Not normally susceptible to reason based on hard facts, Mr Farage’s ongoing rant against the European Union – neatly delivered in, admittedly brilliant, one-liners – thoroughly misses the point. His prediction of December 2012 that millions of Bulgarians and Romanians would flock to Britain was widely off the mark. Last August, the Office for National Statistics tabulated just over 150,000 immigrants from both countries. Also, non-EU immigrants still outnumber union citizens established in Britain by a 2-to-1 ratio.
Prime-Minister Cameron is now hemmed in between the rhetoric of Mr Farage and the iron will of Mrs Merkel. Small wonder he seeks to escape this less-than-enviable predicament. It’s a tall order. Whereas Mr Farage will not likely be swayed by reasoned arguing, Mrs Merkel adheres to a logic that bears no arguing at all.
At its core, the European Union is built around four basic freedoms: The free movement of people, goods, services, and capital. Together, these four freedoms constitute the bedrock on which the EU’s edifice was erected. When the Swiss recently attempted to limit the free movement of people, they were brusquely told by Brussels to either conform or get lost. Switzerland may not be a full member of the EU, the country did sign an association treaty that commits it to following EU legislation.
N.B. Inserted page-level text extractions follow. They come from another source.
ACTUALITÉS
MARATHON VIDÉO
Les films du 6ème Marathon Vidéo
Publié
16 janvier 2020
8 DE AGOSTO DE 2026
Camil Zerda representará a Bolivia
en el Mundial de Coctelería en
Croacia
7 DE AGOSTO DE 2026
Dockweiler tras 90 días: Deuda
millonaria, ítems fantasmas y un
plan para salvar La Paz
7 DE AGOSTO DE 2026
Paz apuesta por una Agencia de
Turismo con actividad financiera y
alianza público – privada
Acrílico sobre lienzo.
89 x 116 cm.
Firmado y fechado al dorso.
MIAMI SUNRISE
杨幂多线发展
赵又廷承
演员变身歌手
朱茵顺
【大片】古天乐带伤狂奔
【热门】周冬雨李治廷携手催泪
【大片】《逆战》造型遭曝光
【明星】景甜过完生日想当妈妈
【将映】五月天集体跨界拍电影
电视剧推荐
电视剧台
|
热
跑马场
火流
While pretty much everything under the sun is debatable in Brussels – precisely one of Mr Farage’s many beefs – the four freedoms are not. To question them is akin to expressing doubt on the Pope’s allegiance to the Mother Church. German Chancellor Merkel just reminded Mr Cameron of that plain and simple fact.
The interesting bit is that the quandary is, in fact, not half as bad as it would seem at first glance. Under current EU rules, no country is required to offer social benefits to citizens of other member states who are unable to support themselves and have only recently arrived. The rules clearly state that immigrants are not to burden the host country’s social services in any way. Full entitlement is only gained after a presence of five years, during which time the immigrant will presumably have paid taxes and contributed to whatever social programmes are offered.
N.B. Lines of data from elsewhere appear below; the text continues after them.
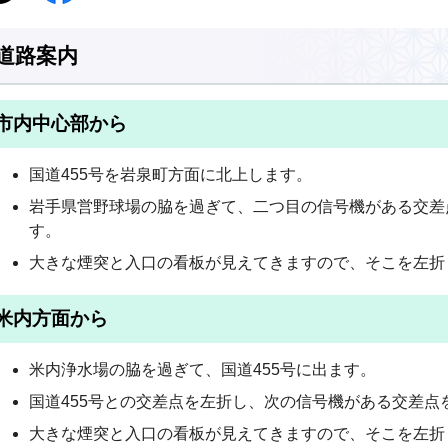
道路案内
市内中心部から
国道455号を岩泉町方面に北上します。
岩手県営野球場の脇を過ぎて、二つ目の信号機がある交差
す。
大きな煙突と入口の看板が見えてきますので、そこを左折
米内方面から
米内浄水場の脇を過ぎて、国道455号に出ます。
国道455号との交差点を左折し、次の信号機がある交差点
大きな煙突と入口の看板が見えてきますので、そこを左折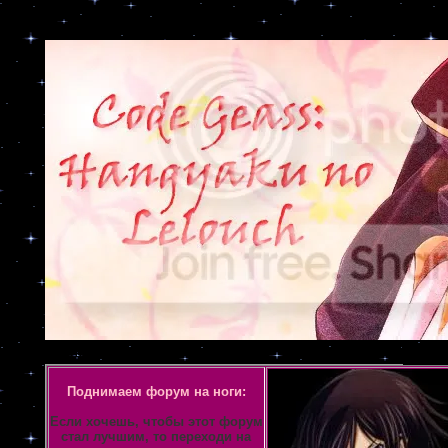
Объявление
Поднимаем форум на ноги:
Если хочешь, чтобы этот форум
стал лучшим, то переходи на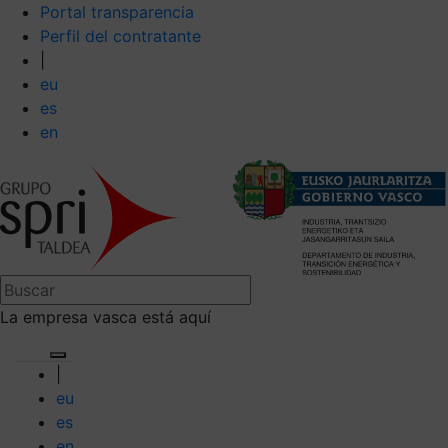
Portal transparencia
Perfil del contratante
|
eu
es
en
La empresa vasca está aquí
|
eu
es
en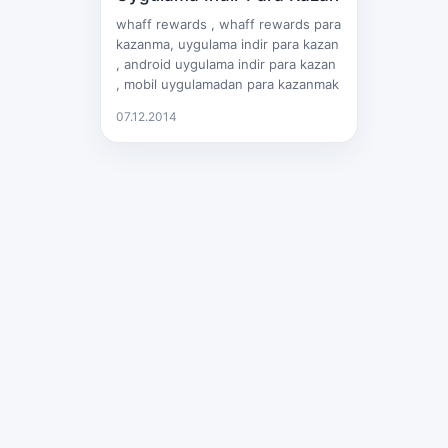
whaff rewards , whaff rewards para
kazanma, uygulama indir para kazan
, android uygulama indir para kazan
, mobil uygulamadan para kazanmak
07.12.2014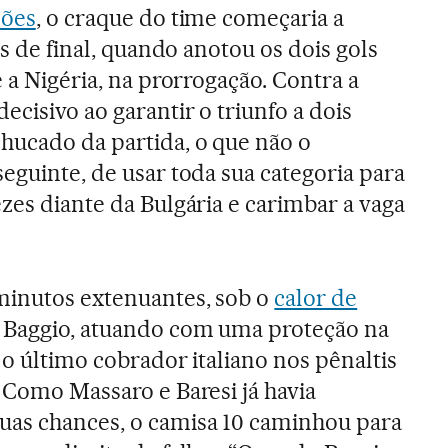
sões
, o craque do time começaria a
as de final, quando anotou os dois gols
e a Nigéria, na prorrogação. Contra a
cisivo ao garantir o triunfo a dois
hucado da partida, o que não o
eguinte, de usar toda sua categoria para
zes diante da Bulgária e carimbar a vaga
minutos extenuantes, sob o
calor de
, Baggio, atuando com uma proteção na
i o último cobrador italiano nos pênaltis
. Como Massaro e Baresi já havia
uas chances, o camisa 10 caminhou para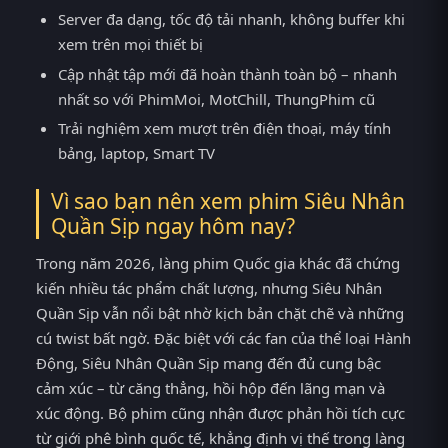
Server đa dạng, tốc độ tải nhanh, không buffer khi
xem trên mọi thiết bị
Cập nhật tập mới đã hoàn thành toàn bộ – nhanh
nhất so với PhimMoi, MotChill, ThungPhim cũ
Trải nghiệm xem mượt trên điện thoại, máy tính
bảng, laptop, Smart TV
Vì sao bạn nên xem phim Siêu Nhân
Quần Sịp ngay hôm nay?
Trong năm 2026, làng phim Quốc gia khác đã chứng
kiến nhiều tác phẩm chất lượng, nhưng Siêu Nhân
Quần Sịp vẫn nổi bật nhờ kịch bản chặt chẽ và những
cú twist bất ngờ. Đặc biệt với các fan của thể loại Hành
Động, Siêu Nhân Quần Sịp mang đến đủ cung bậc
cảm xúc – từ căng thẳng, hồi hộp đến lãng mạn và
xúc động. Bộ phim cũng nhận được phản hồi tích cực
từ giới phê bình quốc tế, khẳng định vị thế trong làng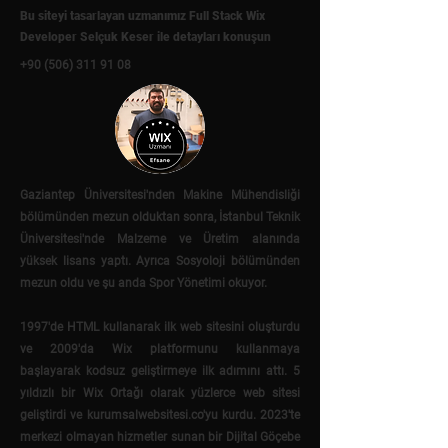
Bu siteyi tasarlayan uzmanımız Full Stack Wix
Developer Selçuk Keser ile detayları konuşun
+90 (506) 311 91 08
Gaziantep Üniversitesi'nden Makine Mühendisliği
bölümünden mezun olduktan sonra, İstanbul Teknik
Üniversitesi'nde Malzeme ve Üretim alanında
yüksek lisans yaptı. Ayrıca Sosyoloji bölümünden
mezun oldu ve şu anda Spor Yönetimi okuyor.
1997'de HTML kullanarak ilk web sitesini oluşturdu
ve 2009'da Wix platformunu kullanmaya
başlayarak kodsuz geliştirmeye ilk adımını attı. 5
yıldızlı bir Wix Ortağı olarak yüzlerce web sitesi
geliştirdi ve kurumsalwebsitesi.co'yu kurdu. 2023'te
merkezi olmayan hizmetler sunan bir Dijital Göçebe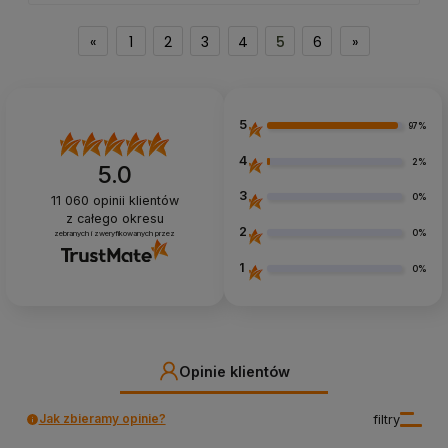
«
1
2
3
4
5
6
»
5
97%
4
2%
5.0
3
0%
11 060
opinii klientów
z całego okresu
2
0%
zebranych i zweryfikowanych przez
1
0%
Opinie klientów
Jak zbieramy opinie?
filtry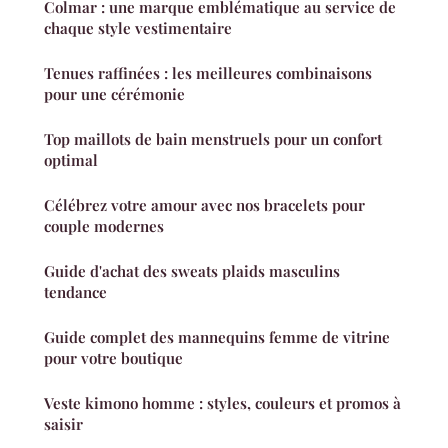
Colmar : une marque emblématique au service de
chaque style vestimentaire
Tenues raffinées : les meilleures combinaisons
pour une cérémonie
Top maillots de bain menstruels pour un confort
optimal
Célébrez votre amour avec nos bracelets pour
couple modernes
Guide d'achat des sweats plaids masculins
tendance
Guide complet des mannequins femme de vitrine
pour votre boutique
Veste kimono homme : styles, couleurs et promos à
saisir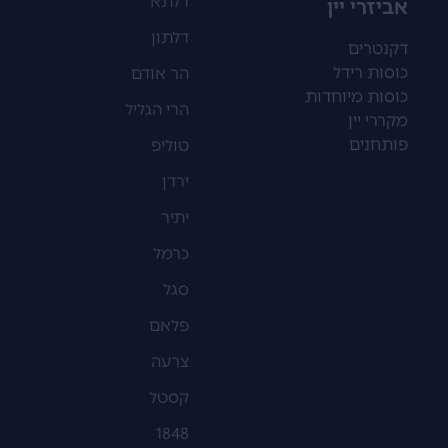
דלתא
אביזרי יין
דלתון
דקנטרים
כוסות רידל
הר אודם
כוסות מיוחדות
הרי הגליל
מקררי יין
פותחנים
טוליפ
ירדן
יתיר
כרמל
סגל
פלאם
צרעה
קסטל
1848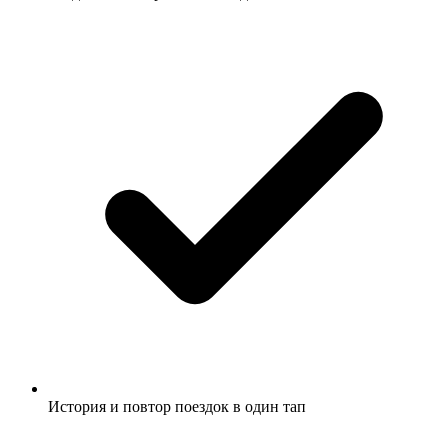
История и повтор поездок в один тап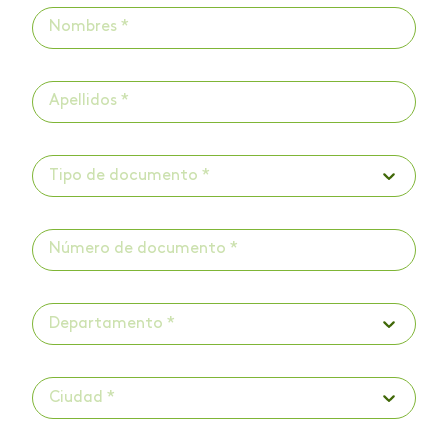
Tipo de documento *
Departamento *
Ciudad *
While restricting access to the UK labour market remains a no-go area and deporting EU citizens is simply impossible, there is not a single impediment to the UK denying recent arrivals welfare benefits. There is simply no obligation whatsoever to provide newcomers with council housing or any other form of social assistance.
Then again, this brewing storm in the proverbial teacup is not at all about Mr Farage or the EU as much as it is about the phenomenal ineptitude of Prime-Minister Cameron. While he may deserve some credit for keeping Scotland in the UK, Mr Cameron does not seem overly talented in the art of brinkmanship.
By shouting from the rooftops that he will not pay the country’s EU dues, all the while knowing there is no way out, Mr Cameron sets himself up for failure. By stating that he will curb immigration from other EU member states, Mr Cameron places a bomb under the EU. He should not be surprised that others will promptly defuse it and tell him to quit being subversive.
Some battles need not be fought. The UK is perfectly able to limit the fallout from increased numbers of EU immigrants without running afoul of EU legislation. The country should perhaps also pay its EU bills for, curiously enough, the extra €2.1bn the UK is expected to pay is the result of Britain’s own revised statistical procedures. By the way, nobody asked or required the UK to review the way it handles economic data.